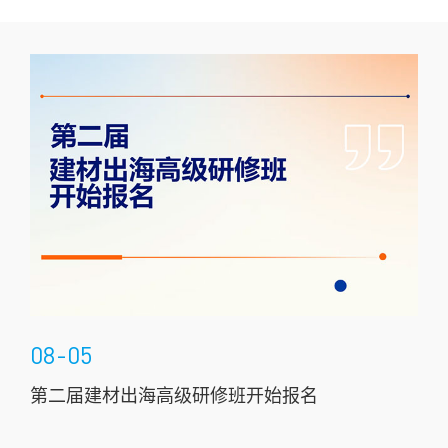
08-03
九月虹桥精彩，全球邀您“领”略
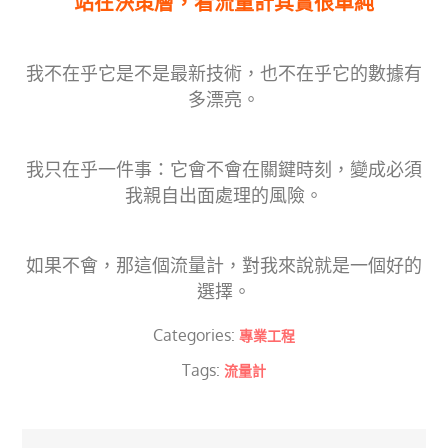
站在決策層，看流量計其實很單純
我不在乎它是不是最新技術，也不在乎它的數據有
多漂亮。
我只在乎一件事：它會不會在關鍵時刻，變成必須
我親自出面處理的風險。
如果不會，那這個流量計，對我來說就是一個好的
選擇。
Categories:
專業工程
Tags:
流量計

▶ **WORK INSTRUCTION**:
Please give the entries above again exactly as written, leaving out any pictures.

▶ **TASK SOLUTION**:
08-03
九月虹桥精彩，全球邀您“领”略
站在決策層，看流量計其實很單純
我不在乎它是不是最新技術，也不在乎它的數據有
多漂亮。
我只在乎一件事：它會不會在關鍵時刻，變成必須
我親自出面處理的風險。
如果不會，那這個流量計，對我來說就是一個好的
選擇。
Categories:
專業工程
Tags:
流量計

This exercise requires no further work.